Morphogenesis of axons and dendrites requires γ-tubulin

Since microtubules are important determinants of neuron morphogenesis we examined whether loss of γ-tubulin affected axonal development in cultured hippocampal neurons. γ-Tubulin was depleted as before or with a different shRNA (shRNAs #1 and #2, respectively; Fig. 4a). In γ-tubulin-depleted 7 DIV neurons the total axon length was reduced by ∼40% compared with the control cells and the total number of axonal branch points was similarly reduced (Fig. 4b–d). To test whether loss of γ-tubulin also interfered with neurite formation and axon specification, neuronal cultures transduced with shRNAs for 4 days were trypsinized for a complete retraction of all processes and re-plated. After 24 h ∼95% of control neurons had initiated formation of MAP2-positive neurites and ∼80% had one MAP2-negative neurite with a thin and elongated, axon-like morphology (Fig. 4e,f). In contrast in γ-tubulin-depleted replatings, only ∼78% of neurons had MAP2-positive neurites and a minority (∼34%) appeared re-polarized with an axon-like process (Fig. 4e,f). In addition, the average number of neurites per cell and the length of the longest axon-like neurite were also reduced (Fig. 4e,g,h). Additional depletion experiments were performed in Neuro2A cells, a neuroblast cell line that can be stimulated with retinoic acid to promote cell cycle exit and neuritic outgrowth. Neuro2A cells transfected with plasmids expressing γ-tubulin shRNA (Supplementary Fig. 3a) and treated with retinoic acid formed fewer processes and total neurite length was reduced when compared with the control cells (Supplementary Fig. 3b–d). Together these results indicate that γ-tubulin is required for neurite outgrowth and extension as well as axon specification and arborization.

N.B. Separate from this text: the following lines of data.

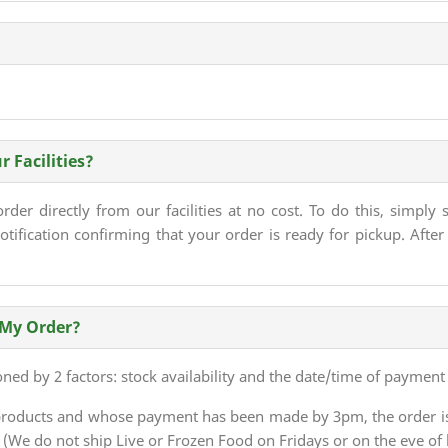
r Facilities?
 order directly from our facilities at no cost. To do this, simp
otification confirming that your order is ready for pickup. After 
 My Order?
oned by 2 factors: stock availability and the date/time of payment 
ck products and whose payment has been made by 3pm, the order i
(We do not ship Live or Frozen Food on Fridays or on the eve of 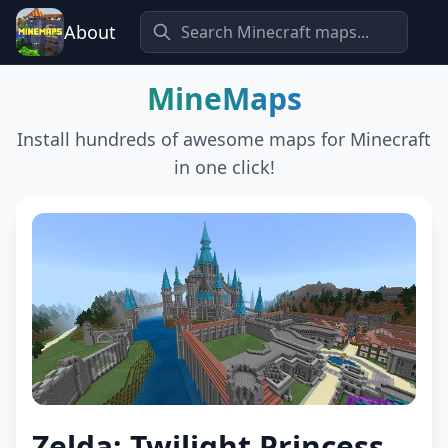
About
MineMaps
Install hundreds of awesome maps for Minecraft
in one click!
Zelda: Twilight Princess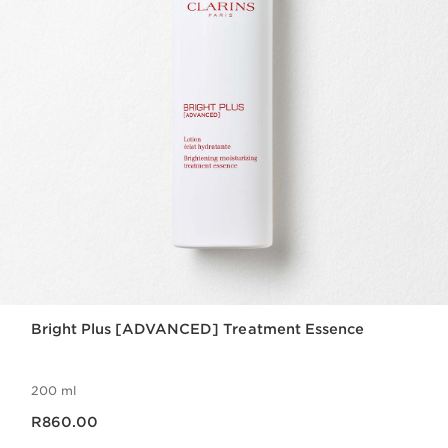
Bright Plus [ADVANCED] Treatment Essence
200 ml
Now price R860.00
R860.00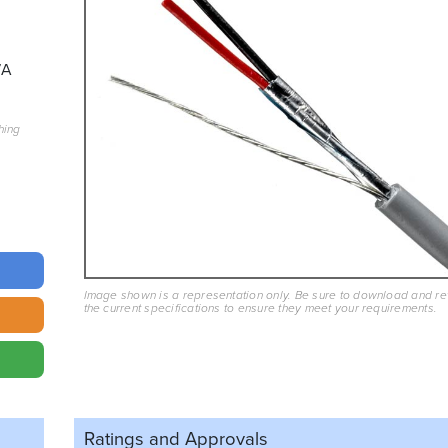
7A
hing
Image shown is a representation only. Be sure to download and r
the current specifications to ensure they meet your requirements.
Ratings and
Approvals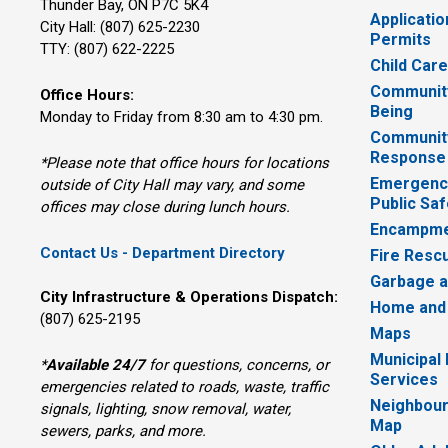
Thunder Bay, ON P7C 5K4
Applicatio
City Hall: (807) 625-2230
Permits
TTY: (807) 622-2225
Child Car
Community
Office Hours:
Being
Monday to Friday from 8:30 am to 4:30 pm.
Communit
Response
*Please note that office hours for locations
Emergency
outside of City Hall may vary, and some
Public Saf
offices may close during lunch hours.
Encampme
Contact Us - Department Directory
Fire Resc
Garbage a
City Infrastructure & Operations Dispatch:
Home and
(807) 625-2195
Maps
Municipal
*
Available 24/7
for questions, concerns, or 
Services
emergencies related to roads, waste, traffic
Neighbour
signals, lighting, snow removal, water,
Map
sewers, parks, and more.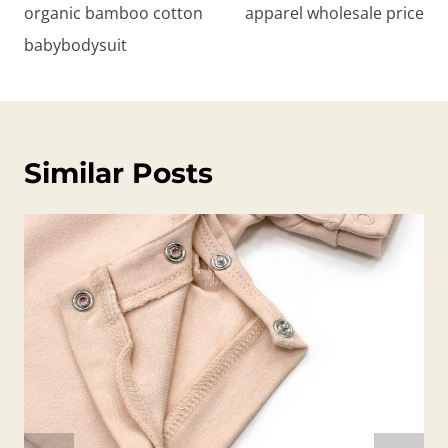
organic bamboo cotton
apparel wholesale price
babybodysuit
Similar Posts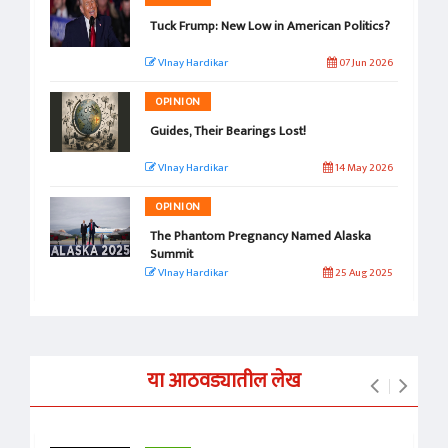
Tuck Frump: New Low in American Politics?
VInay Hardikar
07 Jun 2026
OPINION
Guides, Their Bearings Lost!
VInay Hardikar
14 May 2026
OPINION
The Phantom Pregnancy Named Alaska
Summit
VInay Hardikar
25 Aug 2025
या आठवड्यातील लेख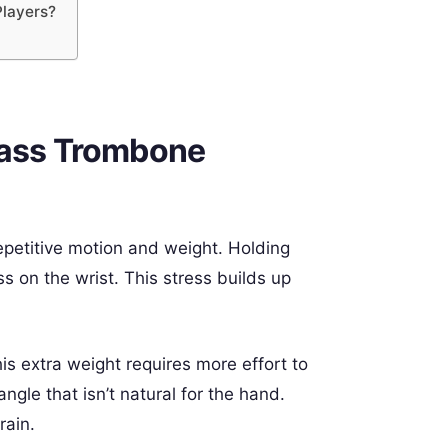
Players?
Bass Trombone
repetitive motion and weight. Holding
s on the wrist. This stress builds up
s extra weight requires more effort to
ngle that isn’t natural for the hand.
rain.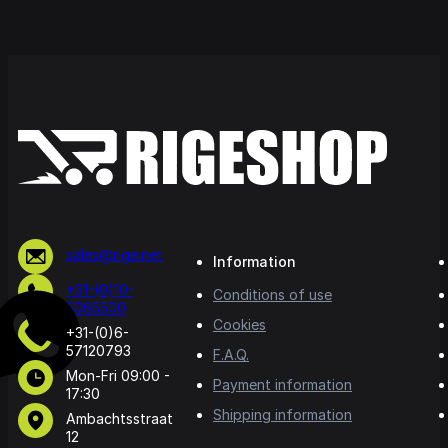
sales@rige.net
Information
+31-(0)10-
Conditions of use
5065500
Cookies
+31-(0)6-
57120793
F.A.Q.
Mon-Fri 09:00 -
Payment information
17:30
Shipping information
Ambachtsstraat
12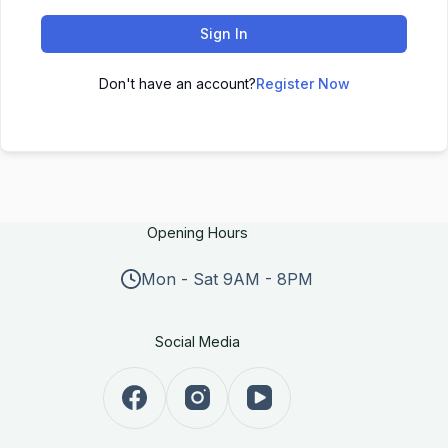
Sign In
Don't have an account?
Register Now
Opening Hours
Mon - Sat 9AM - 8PM
Social Media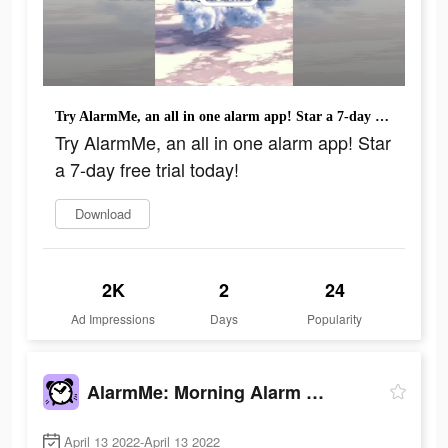
Try AlarmMe, an all in one alarm app! Star a 7-day free trial today!
Try AlarmMe, an all in one alarm app! Star
a 7-day free trial today!
Download
2K
2
24
Ad Impressions
Days
Popularity
AlarmMe: Morning Alarm Clock
April 13 2022-April 13 2022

γTuRC in post-mitotic neurons interacts with augmin

We sought to gain insight into the mechanism by which non-centrosomal γTuRC nucleated microtubules during neuron maturation. Since staining of rodent neurons with γ-tubulin antibodies did not reveal any structure with accumulation of γ-tubulin outside the centrosome (Fig. 1e)^13,21, we speculated that post-mitotic neurons may generate new microtubules in an augmin-dependent manner, by nucleation from pre-existing microtubules rather than from a specific MTOC. Consistent with this possibility, western blotting of hippocampal cell lysate revealed that HAUS6, an augmin subunit implicated in binding to γTuRC³⁸, is expressed in nerve cells throughout neuronal differentiation in vitro and in vivo (Fig. 5a,b). Probing of extracts prepared from separated neuronal compartments revealed that HAUS6 and GCP4 were present not only in the somato-dendritic compartment but also in axons, as previously shown for γ-tubulin¹³ (Fig. 5c). The identity of the detected HAUS6 protein was confirmed by shRNA-mediated depletion of augmin subunits (Fig. 5d). Depending on the gel system used for western blotting the HAUS6 antibody detected one or multiple bands, suggesting the presence of different HAUS6 isoforms or differential post-translational modification (Fig. 5d). Targeting independently two other augmin subunits, HAUS1 and HAUS7, by expression of shRNAs resulted in the co-depletion of HAUS6 (Fig. 5d,e). This interdependence of augmin subunits was observed previously in cycling cells²⁵ and would be consistent with the presence of an augmin complex in post-mitotic neurons. Strikingly, despite the downregulation of the γTuRC adaptor NEDD1 (Supplementary Fig. 1), which mediates cooperation with augmin in other systems^24,32,38,39, the augmin subunit HAUS6 could be co-immunoprecipitated with the γTuRC subunit GCP3 from lysates of both 3 DIV and 10 DIV neuronal cultures, indicating a physical interaction between both complexes (Fig. 5f). NEDD1 was detected in immunoprecipitates from young but not more mature cultures, suggesting that the interaction between γTuRC and augmin in mature neurons may be NEDD1-independent (Fig. 5f).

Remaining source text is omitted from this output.